‘And he answered and said, “It is not right to take the children's bread and throw it to the dogs.” '

So He turns to the woman and says, “It is not right to take the children's bread and throw it to the dogs.” The picture is vivid. The family is sitting at their meal with the family dogs lying underneath. Would it be right to take the children's bread and throw it to the dogs? We cannot doubt that He Himself has in mind here the bread with which He had fed the five thousand and more at their ‘family' meal, and its deeper significance as offering life to Israel. But the woman will recognise more that He is talking of the spiritual food which He offers to the Jews (compare Isaiah 55:2).
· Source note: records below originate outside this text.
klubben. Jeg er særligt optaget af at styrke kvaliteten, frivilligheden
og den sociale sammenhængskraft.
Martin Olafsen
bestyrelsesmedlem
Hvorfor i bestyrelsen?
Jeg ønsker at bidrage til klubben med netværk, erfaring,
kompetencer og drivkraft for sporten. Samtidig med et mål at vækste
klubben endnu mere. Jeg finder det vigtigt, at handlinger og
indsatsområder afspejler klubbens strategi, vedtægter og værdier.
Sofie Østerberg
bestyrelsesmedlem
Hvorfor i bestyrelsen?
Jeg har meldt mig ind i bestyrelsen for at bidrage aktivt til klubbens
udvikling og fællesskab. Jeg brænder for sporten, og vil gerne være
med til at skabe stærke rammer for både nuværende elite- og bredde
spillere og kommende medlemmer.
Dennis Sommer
It is the equivalent of ‘salvation is of the Jews' (John 4:22). Nor, however, can we doubt that His demeanour encouraged her to reply. She would see hope from the smile on His face and the compassion in His eyes.
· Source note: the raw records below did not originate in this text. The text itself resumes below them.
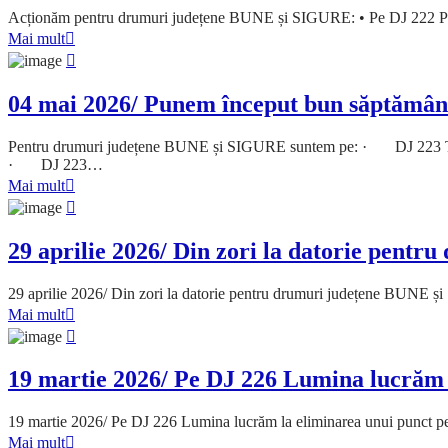
Acționăm pentru drumuri județene BUNE și SIGURE: • Pe DJ 222 Peșt
Mai mult
04 mai 2026/ Punem început bun săptămâni
Pentru drumuri județene BUNE și SIGURE suntem pe: · DJ 223 Topalu
· DJ 223…
Mai mult
29 aprilie 2026/ Din zori la datorie pentr
29 aprilie 2026/ Din zori la datorie pentru drumuri județene BUNE 
Mai mult
19 martie 2026/ Pe DJ 226 Lumina lucrăm l
19 martie 2026/ Pe DJ 226 Lumina lucrăm la eliminarea unui punct
Mai mult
We must not see ‘dogs' as demeaning, except in so far as they indicated the difference between those who thought rightly, in contrast with the heedless (compare the idea of the son of man and the wild beasts in Daniel 7). The point Jesus is making is of non-relationship. The dogs are not part of the family. And the woman recognises it for what it is. He is telling her that they have no relationship to the master of the house, and therefore have no right to food from the table. (It is in fact doubtful as to how far Gentiles were generally seen as ‘dogs' at this time, and how far the idea grew up later, but compare Matthew 7:6).